■ **DATA RECORDS**

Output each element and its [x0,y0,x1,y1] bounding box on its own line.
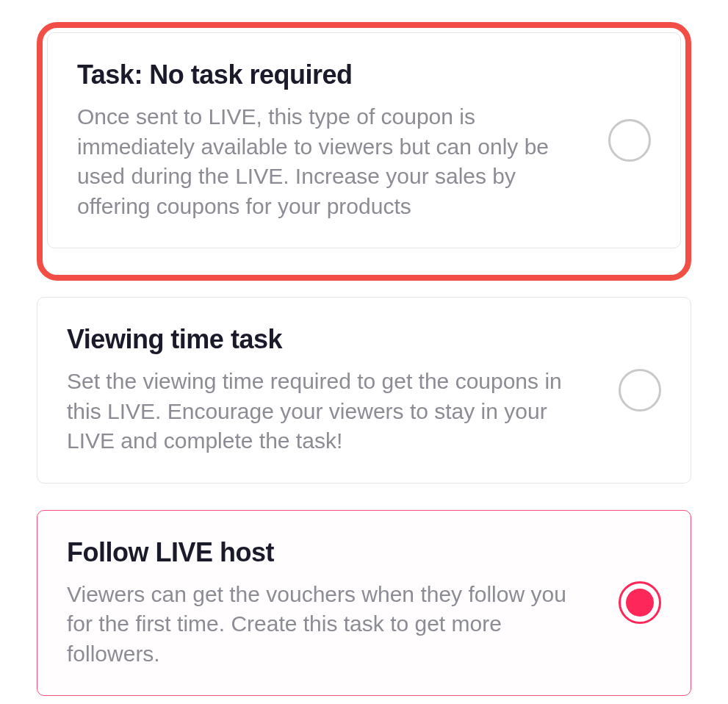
option-viewing-time[interactable]: Viewing time task Set the viewing time r… [37,297,691,484]
option-body: Follow LIVE host Viewers can get the vou… [67,537,619,669]
radio-follow-host[interactable] [619,581,661,624]
option-desc: Set the viewing time required to get the… [67,367,589,456]
option-body: Task: No task required Once sent to LIVE… [77,60,608,221]
option-body: Viewing time task Set the viewing time r… [67,324,619,456]
option-title: Viewing time task [67,324,589,355]
radio-no-task[interactable] [608,119,651,162]
highlight-frame: Task: No task required Once sent to LIVE… [37,22,691,281]
option-title: Task: No task required [77,60,579,90]
radio-viewing-time[interactable] [619,369,661,412]
option-no-task[interactable]: Task: No task required Once sent to LIVE… [47,32,681,248]
option-desc: Viewers can get the vouchers when they f… [67,580,589,669]
option-follow-host[interactable]: Follow LIVE host Viewers can get the vou… [37,510,691,697]
option-desc: Once sent to LIVE, this type of coupon i… [77,102,579,221]
option-title: Follow LIVE host [67,537,589,568]
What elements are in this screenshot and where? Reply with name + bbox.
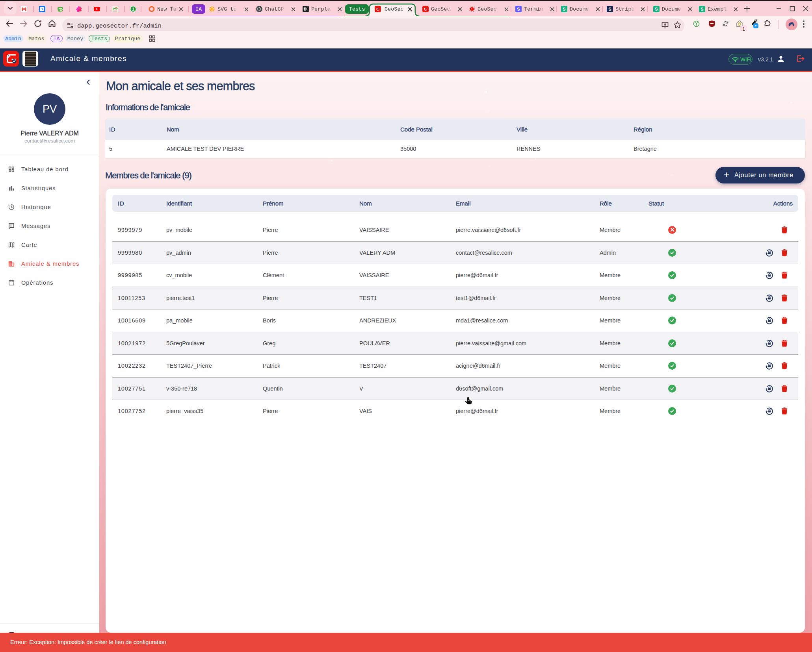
svg-text:S: S	[563, 7, 565, 11]
svg-text:S: S	[608, 7, 611, 11]
svg-text:1: 1	[41, 7, 43, 11]
svg-text:S: S	[517, 7, 520, 11]
svg-text:1: 1	[132, 7, 134, 11]
svg-text:S: S	[701, 7, 703, 11]
svg-text:S: S	[655, 7, 658, 11]
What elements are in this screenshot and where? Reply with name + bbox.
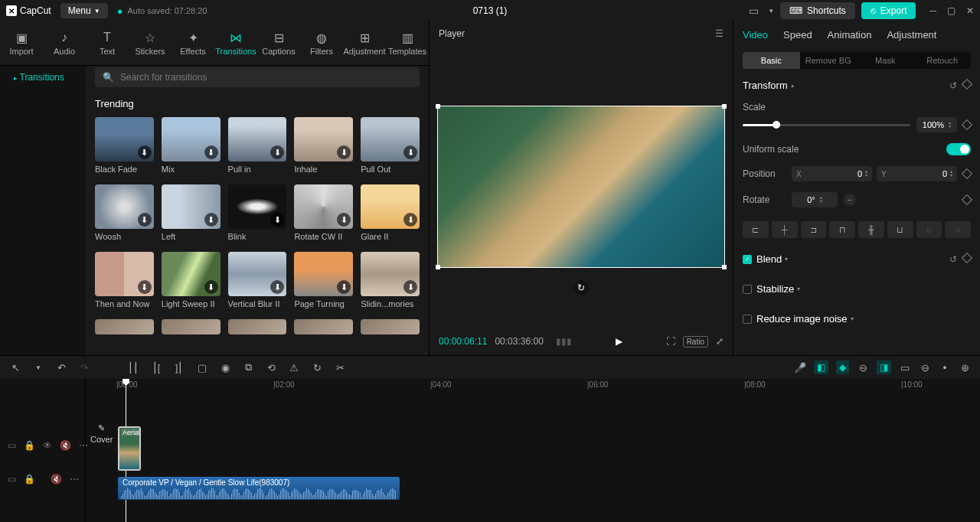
warning-tool[interactable]: ⚠ bbox=[288, 362, 300, 374]
blend-header[interactable]: Blend ▾ bbox=[756, 253, 788, 265]
layout-icon[interactable]: ▭ bbox=[749, 5, 759, 17]
align-bottom-button[interactable]: ⊔ bbox=[887, 221, 913, 238]
fullscreen-icon[interactable]: ⤢ bbox=[716, 336, 724, 347]
nav-tab-text[interactable]: TText bbox=[86, 21, 129, 65]
noise-header[interactable]: Reduce image noise ▾ bbox=[756, 313, 854, 325]
transition-item[interactable]: ⬇Page Turning bbox=[294, 252, 353, 308]
scan-icon[interactable]: ⛶ bbox=[666, 336, 675, 347]
align-vcenter-button[interactable]: ╫ bbox=[858, 221, 884, 238]
chevron-down-icon[interactable]: ▼ bbox=[768, 8, 774, 15]
transition-item[interactable]: ⬇Woosh bbox=[95, 184, 154, 241]
chevron-down-icon[interactable]: ▼ bbox=[32, 364, 44, 371]
mute-icon[interactable]: 🔇 bbox=[60, 440, 71, 451]
more-icon[interactable]: ⋯ bbox=[70, 474, 79, 484]
transition-item[interactable]: ⬇Vertical Blur II bbox=[228, 252, 287, 308]
magnet-left-button[interactable]: ◧ bbox=[814, 361, 828, 374]
download-icon[interactable]: ⬇ bbox=[138, 145, 152, 159]
nav-tab-transitions[interactable]: ⋈Transitions bbox=[214, 21, 257, 65]
track-toggle-icon[interactable]: ▭ bbox=[8, 474, 16, 484]
rotate-input[interactable]: 0°▴▾ bbox=[792, 192, 838, 207]
play-button[interactable]: ▶ bbox=[610, 333, 627, 350]
download-icon[interactable]: ⬇ bbox=[403, 145, 417, 159]
stabilize-checkbox[interactable] bbox=[743, 285, 752, 294]
trim-right-tool[interactable]: ]⎮ bbox=[173, 362, 185, 374]
download-icon[interactable]: ⬇ bbox=[138, 213, 152, 227]
download-icon[interactable]: ⬇ bbox=[270, 145, 284, 159]
download-icon[interactable]: ⬇ bbox=[337, 145, 351, 159]
video-clip[interactable]: Aerial bbox=[118, 426, 141, 471]
nav-tab-templates[interactable]: ▥Templates bbox=[386, 21, 429, 65]
reset-icon[interactable]: ↺ bbox=[949, 254, 957, 265]
transition-item[interactable]: ⬇Mix bbox=[162, 117, 220, 174]
preview-icon[interactable]: ▭ bbox=[899, 362, 911, 374]
close-button[interactable]: ✕ bbox=[966, 5, 974, 16]
transition-item[interactable] bbox=[95, 319, 154, 334]
player-viewport[interactable]: ↻ bbox=[430, 46, 733, 328]
keyframe-icon[interactable] bbox=[962, 119, 972, 130]
ratio-button[interactable]: Ratio bbox=[683, 336, 708, 347]
trim-left-tool[interactable]: ⎮[ bbox=[150, 362, 162, 374]
noise-checkbox[interactable] bbox=[743, 315, 752, 324]
link-icon[interactable]: ⊖ bbox=[857, 362, 869, 374]
stabilize-header[interactable]: Stabilize ▾ bbox=[756, 283, 800, 295]
download-icon[interactable]: ⬇ bbox=[138, 280, 152, 294]
transition-item[interactable] bbox=[162, 319, 220, 334]
download-icon[interactable]: ⬇ bbox=[270, 213, 284, 227]
marker-tool[interactable]: ◉ bbox=[219, 362, 231, 374]
nav-tab-filters[interactable]: ◍Filters bbox=[300, 21, 343, 65]
redo-button[interactable]: ↷ bbox=[78, 362, 90, 374]
cover-button[interactable]: ✎ Cover bbox=[90, 423, 113, 444]
nav-tab-captions[interactable]: ⊟Captions bbox=[257, 21, 300, 65]
align-left-button[interactable]: ⊏ bbox=[743, 221, 769, 238]
eye-icon[interactable]: 👁 bbox=[43, 440, 52, 451]
nav-tab-import[interactable]: ▣Import bbox=[0, 21, 43, 65]
lock-icon[interactable]: 🔒 bbox=[24, 474, 35, 484]
search-input[interactable]: 🔍 Search for transitions bbox=[95, 67, 420, 87]
download-icon[interactable]: ⬇ bbox=[403, 213, 417, 227]
transform-header[interactable]: Transform ▴ bbox=[743, 80, 794, 91]
reset-icon[interactable]: ↺ bbox=[949, 80, 957, 91]
uniform-scale-toggle[interactable] bbox=[946, 143, 971, 155]
transition-item[interactable]: ⬇Light Sweep II bbox=[162, 252, 220, 308]
transition-item[interactable]: ⬇Glare II bbox=[361, 184, 420, 241]
crop-tool[interactable]: ▢ bbox=[196, 362, 208, 374]
subtab-basic[interactable]: Basic bbox=[743, 52, 800, 69]
transition-item[interactable]: ⬇Slidin...mories bbox=[361, 252, 420, 308]
download-icon[interactable]: ⬇ bbox=[204, 145, 218, 159]
transition-item[interactable]: ⬇Inhale bbox=[294, 117, 353, 174]
download-icon[interactable]: ⬇ bbox=[270, 280, 284, 294]
transition-item[interactable]: ⬇Black Fade bbox=[95, 117, 154, 174]
position-y-input[interactable]: Y0▴▾ bbox=[877, 166, 957, 181]
reverse-tool[interactable]: ⟲ bbox=[265, 362, 277, 374]
split-tool[interactable]: ⎮⎮ bbox=[127, 362, 139, 374]
align-hcenter-button[interactable]: ┼ bbox=[772, 221, 798, 238]
keyframe-icon[interactable] bbox=[962, 168, 972, 179]
transition-item[interactable]: ⬇Blink bbox=[228, 184, 287, 241]
nav-tab-stickers[interactable]: ☆Stickers bbox=[129, 21, 172, 65]
transition-item[interactable]: ⬇Then and Now bbox=[95, 252, 154, 308]
nav-tab-adjustment[interactable]: ⊞Adjustment bbox=[343, 21, 386, 65]
tab-animation[interactable]: Animation bbox=[828, 29, 872, 41]
download-icon[interactable]: ⬇ bbox=[403, 280, 417, 294]
undo-button[interactable]: ↶ bbox=[55, 362, 67, 374]
crop2-tool[interactable]: ✂ bbox=[334, 362, 346, 374]
mute-icon[interactable]: 🔇 bbox=[51, 474, 62, 484]
mic-icon[interactable]: 🎤 bbox=[794, 362, 806, 374]
magnet-right-button[interactable]: ◨ bbox=[877, 361, 891, 374]
transition-item[interactable] bbox=[361, 319, 420, 334]
transition-item[interactable]: ⬇Pull Out bbox=[361, 117, 420, 174]
keyframe-icon[interactable] bbox=[962, 194, 972, 205]
menu-button[interactable]: Menu ▼ bbox=[60, 3, 108, 18]
maximize-button[interactable]: ▢ bbox=[947, 5, 956, 16]
audio-clip[interactable]: Corporate VP / Vegan / Gentle Slow Life(… bbox=[118, 477, 400, 500]
download-icon[interactable]: ⬇ bbox=[204, 280, 218, 294]
refresh-tool[interactable]: ↻ bbox=[311, 362, 323, 374]
scale-value[interactable]: 100% ▴▾ bbox=[916, 117, 957, 132]
align-right-button[interactable]: ⊐ bbox=[801, 221, 827, 238]
transition-item[interactable]: ⬇Rotate CW II bbox=[294, 184, 353, 241]
magnet-center-button[interactable]: ◆ bbox=[836, 361, 849, 374]
tab-adjustment[interactable]: Adjustment bbox=[887, 29, 936, 41]
minimize-button[interactable]: ─ bbox=[929, 5, 936, 16]
video-frame[interactable] bbox=[437, 106, 725, 268]
keyframe-icon[interactable] bbox=[962, 252, 972, 263]
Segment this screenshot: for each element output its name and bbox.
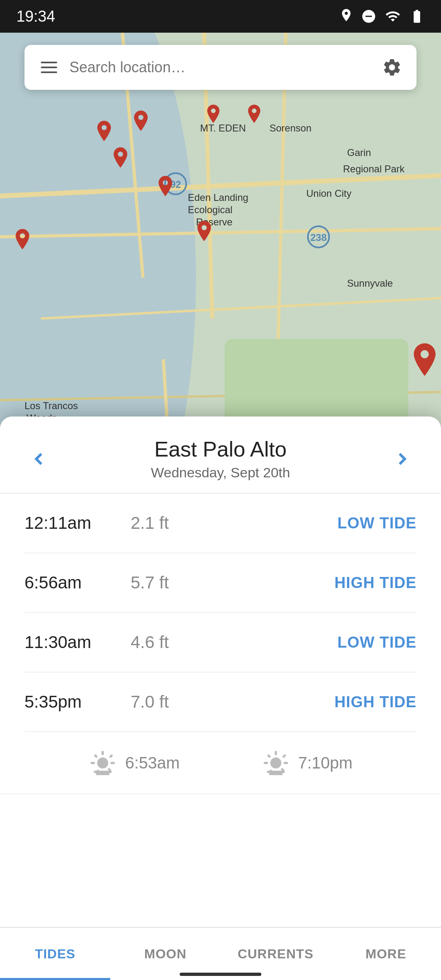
location-date: Wednesday, Sept 20th — [53, 465, 388, 481]
map-marker-5[interactable] — [110, 147, 131, 173]
dnd-status-icon — [361, 9, 376, 24]
map-marker-right[interactable] — [408, 343, 441, 383]
map-marker-1[interactable] — [94, 120, 114, 147]
map-marker-6[interactable] — [155, 176, 176, 202]
status-time: 19:34 — [16, 8, 55, 25]
tide-time-1: 6:56am — [24, 573, 131, 592]
home-indicator — [180, 973, 261, 976]
sunrise-item: 6:53am — [89, 748, 180, 777]
map-label-ecological: Ecological — [188, 204, 232, 216]
map-label-regional: Regional Park — [343, 163, 405, 175]
tab-bar: TIDES MOON CURRENTS MORE — [0, 927, 441, 980]
sunset-time: 7:10pm — [298, 754, 352, 772]
tide-label-3: HIGH TIDE — [334, 693, 416, 711]
tab-currents[interactable]: CURRENTS — [220, 928, 331, 980]
tide-label-2: LOW TIDE — [337, 634, 416, 651]
map-label-union-city: Union City — [306, 188, 352, 199]
sunset-item: 7:10pm — [261, 748, 352, 777]
tide-label-1: HIGH TIDE — [334, 574, 416, 592]
sun-times-row: 6:53am 7:10pm — [0, 732, 441, 794]
map-label-sunnyvale: Sunnyvale — [347, 278, 393, 289]
tide-row-2: 11:30am 4.6 ft LOW TIDE — [24, 613, 416, 673]
tide-height-2: 4.6 ft — [131, 633, 337, 652]
menu-button[interactable] — [37, 55, 61, 80]
tide-time-3: 5:35pm — [24, 692, 131, 712]
search-bar — [24, 45, 416, 90]
tide-height-3: 7.0 ft — [131, 692, 334, 712]
tide-list: 12:11am 2.1 ft LOW TIDE 6:56am 5.7 ft HI… — [0, 494, 441, 732]
bottom-sheet: East Palo Alto Wednesday, Sept 20th 12:1… — [0, 416, 441, 980]
sheet-header: East Palo Alto Wednesday, Sept 20th — [0, 416, 441, 494]
search-input[interactable] — [61, 59, 380, 76]
tide-label-0: LOW TIDE — [337, 514, 416, 532]
location-info: East Palo Alto Wednesday, Sept 20th — [53, 437, 388, 481]
tab-more[interactable]: MORE — [331, 928, 441, 980]
tide-row-0: 12:11am 2.1 ft LOW TIDE — [24, 494, 416, 553]
map-label-los-trancos: Los Trancos — [24, 400, 78, 412]
status-bar: 19:34 — [0, 0, 441, 33]
status-icons — [339, 7, 425, 25]
tide-row-3: 5:35pm 7.0 ft HIGH TIDE — [24, 673, 416, 732]
sunrise-icon — [89, 748, 117, 777]
tide-height-1: 5.7 ft — [131, 573, 334, 592]
tide-time-0: 12:11am — [24, 513, 131, 533]
tide-row-1: 6:56am 5.7 ft HIGH TIDE — [24, 553, 416, 613]
location-name: East Palo Alto — [53, 437, 388, 461]
tide-height-0: 2.1 ft — [131, 513, 337, 533]
map-marker-8[interactable] — [12, 229, 33, 255]
map-label-sorenson: Sorenson — [270, 122, 312, 134]
svg-text:238: 238 — [310, 232, 327, 243]
sunrise-time: 6:53am — [125, 754, 180, 772]
location-status-icon — [339, 7, 354, 25]
tab-tides[interactable]: TIDES — [0, 928, 110, 980]
sunset-icon — [261, 748, 290, 777]
map-marker-7[interactable] — [194, 220, 214, 247]
map-label-eden: Eden Landing — [188, 192, 248, 203]
tide-time-2: 11:30am — [24, 633, 131, 652]
battery-status-icon — [409, 9, 425, 24]
map-label-garin: Garin — [347, 147, 371, 158]
next-button[interactable] — [388, 445, 416, 473]
map-marker-4[interactable] — [245, 104, 263, 128]
tab-moon[interactable]: MOON — [110, 928, 220, 980]
map-marker-2[interactable] — [131, 110, 151, 136]
wifi-status-icon — [384, 9, 402, 24]
settings-button[interactable] — [380, 55, 404, 80]
map-marker-3[interactable] — [204, 104, 223, 128]
prev-button[interactable] — [24, 445, 53, 473]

■ **YOUR TASK**
Which of the lines above hold the string "menu"? Copy each one.

■ **WORKED SOLUTION**
menu-button[interactable]: Menu ▼ bbox=[60, 3, 108, 18]
menu-button[interactable] — [37, 55, 61, 80]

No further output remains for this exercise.